- What to produce -
The records that follow should be returned exactly, pictures excluded.

= = =

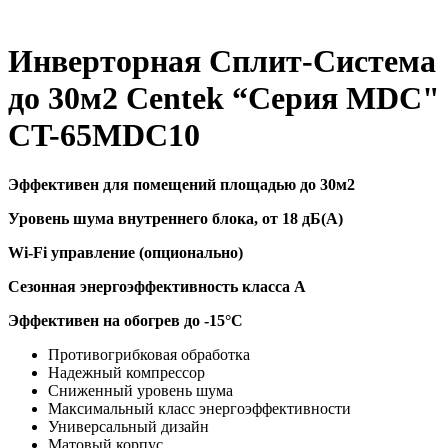
Инверторная Сплит-Система
до 30м2 Centek “Серия MDC"
CT-65MDC10
Эффективен для помещений площадью до 30м2
Уровень шума внутреннего блока, от 18 дБ(А)
Wi-Fi управление (опционально)
Сезонная энергоэффективность класса А
Эффективен на обогрев до
-15°C
Противогрибковая обработка
Надежный компрессор
Сниженный уровень шума
Максимальный класс энергоэффективности
Универсальный дизайн
Матовый корпус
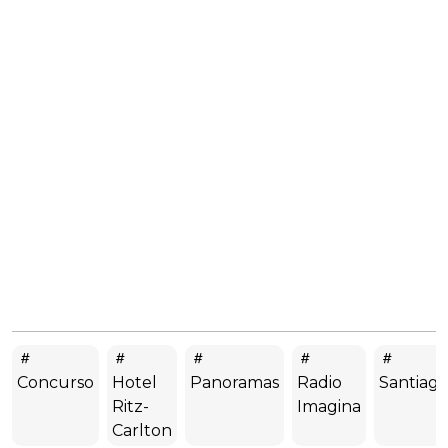
Concurso
Hotel
Panoramas
Radio
Santiag
Ritz-
Imagina
Carlton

= = =

- Task solution -
Инверторная Сплит-Система
до 30м2 Centek “Серия MDC"
CT-65MDC10
Эффективен для помещений площадью до 30м2
Уровень шума внутреннего блока, от 18 дБ(А)
Wi-Fi управление (опционально)
Сезонная энергоэффективность класса А
Эффективен на обогрев до
-15°C
Противогрибковая обработка
Надежный компрессор
Сниженный уровень шума
Максимальный класс энергоэффективности
Универсальный дизайн
Матовый корпус
Concurso
Hotel
Panoramas
Radio
Santiag
Ritz-
Imagina
Carlton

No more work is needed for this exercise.